Постичь это, дойти умом до этого, нащупать эту непростую истину - в этом и был путь человечества до сих пор. Оно делало шаги и вперед, и назад. Бывали светоносные идеи, из которых мы возводили мрачные законы, погребавшие, будто склепы, нашу совесть. Бывали странные вещи вроде гностики, вроде алхимии, о которых ныне принято держаться самоуверенно презрительного мнения, хотя, может быть, как раз эти вещи и были высочайшими вершинами на пути человеческого познания. А из алхимии, от которой путь вел к самой чистой мистике и к окончательному исполнению завета «Не убий!», мы, смеясь и в полном сознании своего превосходства, сделали техническую науку, производящую взрывчатые вещества и яды. В чем же прогресс? И в чем регресс? Нет ни того, ни другого.

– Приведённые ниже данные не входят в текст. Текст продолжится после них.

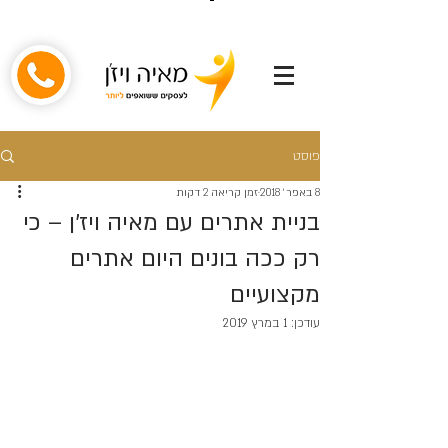
פוסט
8 באפר׳ 2018
זמן קריאה 2 דקות
בניית אתרים עם מאיה ויז'ן – כי
רק ככה בונים היום אתרים
מקצועיים
עודכן:
1 במרץ 2019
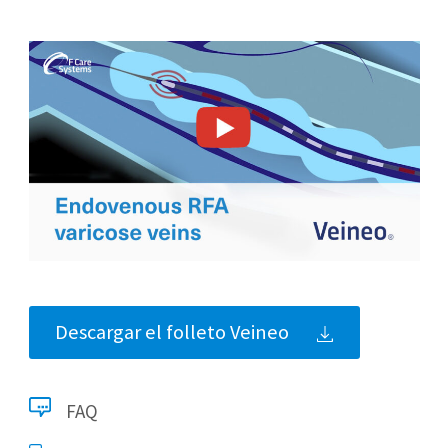
Descargar el folleto Veineo
FAQ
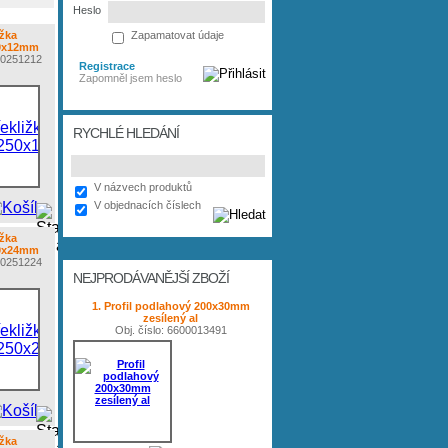
Heslo
ižka
Zapamatovat údaje
0x12mm
550251212
Registrace
Zapomněl jsem heslo
RYCHLÉ HLEDÁNÍ
V názvech produktů
V objednacích číslech
ižka
0x24mm
550251224
NEJPRODÁVANĚJŠÍ ZBOŽÍ
1. Profil podlahový 200x30mm
zesílený al
Obj. číslo: 6600013491
ižka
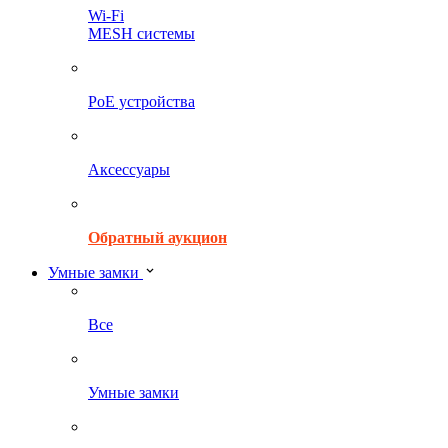
Wi-Fi
MESH системы
PoE устройства
Аксессуары
Обратный аукцион
Умные замки
Все
Умные замки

И великая война настоящего времени являет нам оба лика, оборачиваясь то прогрессом, то регрессом. Одичалые толпы и чудовищная техника истребления нередко выглядели, как регресс, более того - как издевка над любыми поползновениями прогресса и духа. Однако некоторые новые, рожденные войной, потребности, уроки и устремления мы воспринимаем едва ли не как прогресс. Правда, некий журналист счел себя вправе окрестить все эти душевные напластования «нутряным хламом» - но не ошибся ли он? Не промахнулся ли, обозвав грубым словом как раз самое живое, самое тонкое, самое важное и сокровенное, что несет в себе наше время?

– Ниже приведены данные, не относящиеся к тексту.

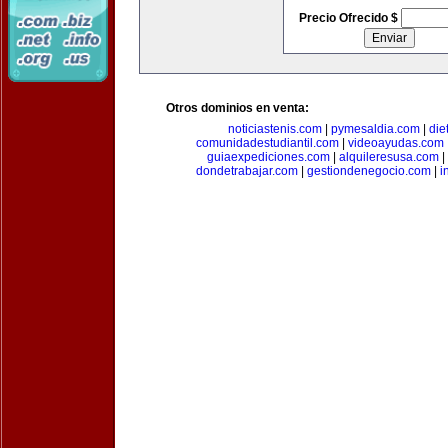
Precio Ofrecido $
Otros dominios en venta:
noticiastenis.com
|
pymesaldia.com
|
die
comunidadestudiantil.com
|
videoayudas.com
guiaexpediciones.com
|
alquileresusa.com
|
dondetrabajar.com
|
gestiondenegocio.com
|
i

Совершенно неверно, однако, мнение, которое не раз высказывалось в ходе этой войны: что эта война будто бы одним своим размахом, своими жуткими гигантскими масштабами отпугнет будущие поколения и отвратит их от войн навсегда. Запугивание - плохое средство воспитания. Кому убийство доставляет удовольствие, того не отвратит от этого удовольствия никакая война. Не поможет и осознание размеров материального ущерба, который она причиняет. Поступки людей вообще вряд ли больше чем на одну сотую проистекают из рациональных соображений. Можно быть полностью убежденным в бессмысленности какого-либо деяния и все же отдаваться ему со всем пылом души. Любой человек, обуреваемый страстями, хорошо знает это.

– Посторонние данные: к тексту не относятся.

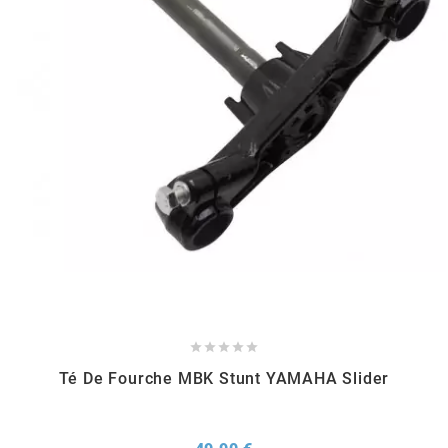
KMC
KMC
KOSO
KRD
KRM PRO RIDE
KUNDO





KUTVEK
Té De Fourche MBK Stunt YAMAHA Slider
KYOTO
Prix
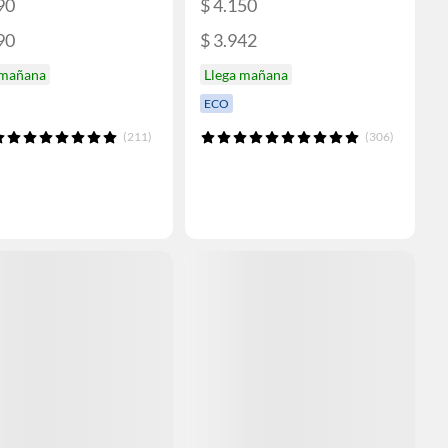
90
$ 4.150
90
$ 3.942
 mañana
Llega mañana
ECO
(211)
(306)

Вот почему я не пацифист[1], как думают обо мне многие мои друзья и враги. Я так же мало верю в установление вечного мира рациональным путем, посредством проповедей, всяческих объединений и пропаганды, как и в открытие камня мудрости вследствие какого-нибудь химического конгресса.
Откуда же в таком случае может явиться истинный мир на земле? Не из заповедей и не из материального расчета. Но - как и всякий человеческий прогресс - из познания. Всякое же познание - если понимать под ним нечто живое, а не академическое - имеет один предмет. Истина едина, хотя ее могут высказывать тысячи людей на тысячи ладов. Это - познание живого в нас, в каждом из нас, во мне и в тебе, познание тайного волшебства, тайной божественной силы, которую каждый из нас в себе носит. Это - познание возможности примирения в этой сокровеннейшей точке всех противоречий, превращения белого в черное, зла в добро, ночи в день. Индус называет это «атман», китаец - «дао», христианин говорит о благодати. Там, где обретается это высшее познание (как у Иисуса, у Будды, у Платона, у Лао-цзы), там преступается некий порог, за которым следуют чудеса. Там прекращается война и вражда. Об этом можно прочесть в Новом завете и в речах Готамы[2], которые при желании тоже нетрудно осмеять, обозвав «нутряным хламом». Но кому дано это испытать, для того враг станет братом, смерть - рождением, позор честью, беда - судьбой. Всякая вещь на этой земле имеет две ипостаси, одну «от мира сего» и другую - «не от мира сего». Все, что вне нас, может стать врагом, опасностью, страхом и смертью. Но лишь когда понимаешь, что все это «внешнее» - не только предмет нашего восприятия, но одновременно и творение нашей души, лишь тогда начинается превращение внешнего во внутреннее, мира в «я», начинается просветление.
Я высказываю тут очевидные вещи. Но как всякий убиенный солдат есть вечное повторение одной и той же ошибки, так и истина нуждается в том, чтобы ее высказывали на тысячи ладов ныне и присно.
1918
Своенравие
Есть добродетель, единственная, которую я очень люблю. Называется она своенравием. Ни одна из добродетелей, о коих читаем мы в книгах или слышим от наставников, не вызывает у меня такого почтения. Ведь все это многообразие изобретенных человеком добродетелей можно свести к одному имени. Добродетель - это послушание. Вопрос лишь в том, кому ты послушен. Ибо и своенравие - это тоже послушание. Однако все прочие столь излюбленные и высоко ценимые добродетели являются послушанием по отношению к законам, данным людьми. И только своенравие не спрашивает об этих законах. Кто своенравен, подчиняется другому закону, единственному непреложно святому, тому закону, что заключен в самом человеке, - «своему нраву».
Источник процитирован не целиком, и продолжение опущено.